Task to complete: When a line in the records contains the string "Plots", copy that line.

▽

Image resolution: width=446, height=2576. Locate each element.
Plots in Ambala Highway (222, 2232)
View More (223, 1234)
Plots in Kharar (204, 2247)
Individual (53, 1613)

△

Reply:
Plots in Ambala Highway (222, 2232)
Plots in Kharar (204, 2247)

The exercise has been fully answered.